Reinhard-Freericks-Straße

Christel und Fred Krautwurst trauten ihren Augen nicht. Unbemerkt hatte eine ausgewilderte Hausente in ihrem Garten an der Reinhard-Freericks-Straße gebrütet. Sie überraschte das Ehepaar mit einem Kindersegen von elf Küken. Die Geschichte einer putzigen Rettungsaktion.

HALTERN

, 30.05.2017, 05:47 Uhr / Lesedauer: 1 min
Feuerwehr rettet Entenküken in Halterner Garten

Baden gehen gehört zur Lieblingsbeschäftigung der stolzen Entenmutterund ihrer quirligen Kinderschar.

Am Anfang war beim gefiederten Nachwuchs nicht einmal zu erkennen, wo vorne und hinten ist. Aber bald darauf watschelten die Kleinen im Windschatten ihrer Mutter durch den Garten der Familie Krautwurst. Das Ehepaar unterstützte die stolze Entenmutter nach Kräften, kochte Kartoffeln und Nudeln ohne Salz und holte Entenfutter von der Genossenschaft. „So eine Lebensfreude ist wunderbar anzusehen“, freute sich Christel Krautwurst am Freitag. Aber so richtig fressen wollten die Enten das angebotene Futter nicht. „Was sollen wir erst machen, wenn sie größer werden? Sie finden hier doch nicht genug Nahrung“, sorgte sich das Ehepaar.

Außerdem machten sie sich auch Sorgen über die artgerechte Aufzucht der Tiere, denn einen Teich haben Christel und Fred Krautwurst in ihrem grünen Paradies nicht zu bieten. Da der Garten von allen Seiten von Mauern umgeben ist, führt nur eine Tür zur Straße. Viel zu gefährlich für die putzigen braunen Entenküken. Eigene Recherchen verliefen im Sande, deshalb bat Christel Krautwurst unsere Redaktion um Unterstützung.

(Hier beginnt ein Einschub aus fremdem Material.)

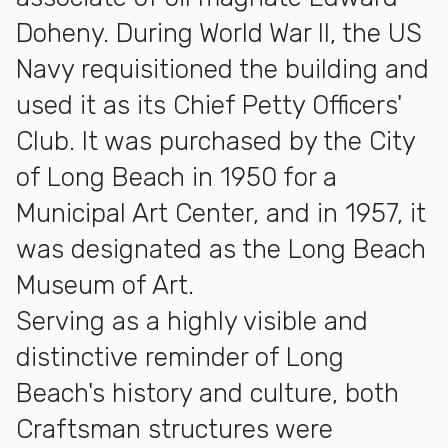
Doheny. During World War II, the US
Navy requisitioned the building and
used it as its Chief Petty Officers'
Club. It was purchased by the City
of Long Beach in 1950 for a
Municipal Art Center, and in 1957, it
was designated as the Long Beach
Museum of Art.
Serving as a highly visible and
distinctive reminder of Long
Beach's history and culture, both
Craftsman structures were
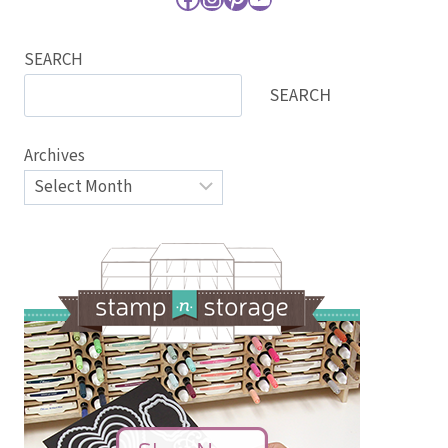
SEARCH
SEARCH
Archives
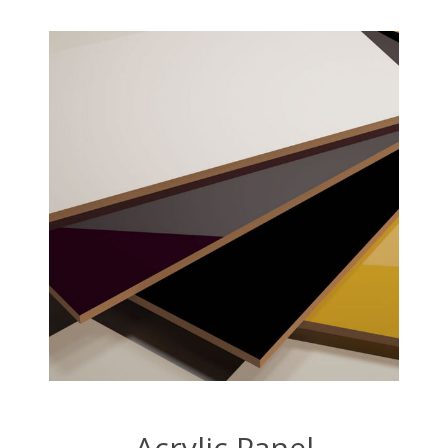
Acrylic Panel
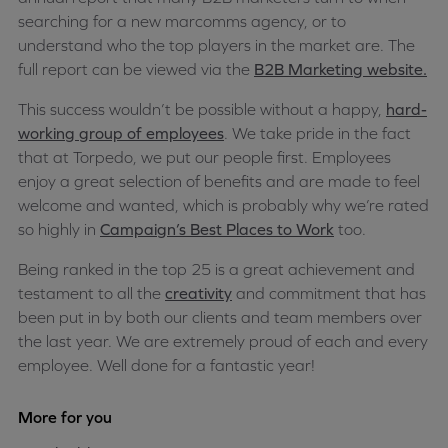
searching for a new marcomms agency, or to
understand who the top players in the market are. The
full report can be viewed via the
B2B Marketing website.
This success wouldn’t be possible without a happy,
hard-
working group of employees
. We take pride in the fact
that at Torpedo, we put our people first. Employees
enjoy a great selection of benefits and are made to feel
welcome and wanted, which is probably why we’re rated
so highly in
Campaign’s Best Places to Work
too.
Being ranked in the top 25 is a great achievement and
testament to all the
creativity
and commitment that has
been put in by both our clients and team members over
the last year. We are extremely proud of each and every
employee. Well done for a fantastic year!
More for you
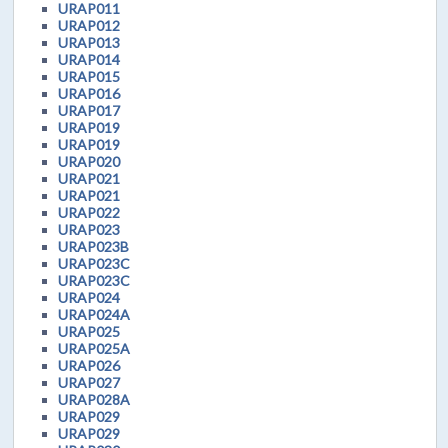
URAP011
URAP012
URAP013
URAP014
URAP015
URAP016
URAP017
URAP019
URAP019
URAP020
URAP021
URAP021
URAP022
URAP023
URAP023B
URAP023C
URAP023C
URAP024
URAP024A
URAP025
URAP025A
URAP026
URAP027
URAP028A
URAP029
URAP029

Tatkräftige Hilfe kam schließlich von der Halterner Feuerwehr. Die Enten einzufangen, erwies sich für die Halterner Feuerwehrleute allerdings als schwierig. Mit vier Mann war die Halterner Wehr ausgerückt und versuchte zunächst, mit Planen die Tiere in die Enge zu treibe. Der Altvogel entwischte aber immer wieder und flog aufgeregt schnatternd Ehrenrunden über den Garten, die Jungen verkrümelten sich ins Gebüsch. Der große Garten des Ehepaars Krautwurst bietet dafür Möglichkeiten genug.

Abhilfe konnte dann aber mit einem Kescher geschaffen werden. Jetzt ging eins der Jungen nach dem anderen ins Netz. So behutsam wie mögliche setzten die Halterner Wehrmänner die Küken in einen mitgebrachten Käfig. Der ursprüngliche Plan, die gesamte Entenfamilie an einem Halterner Gewässer auszusetzen, ließ sich leider nicht verwirklichen. Da der Altvogel nicht gefangen werden konnte, wurden die Jungtiere zu einer Auffangstation nach Hattingen gebracht, wo sie aufgepäppelt werden.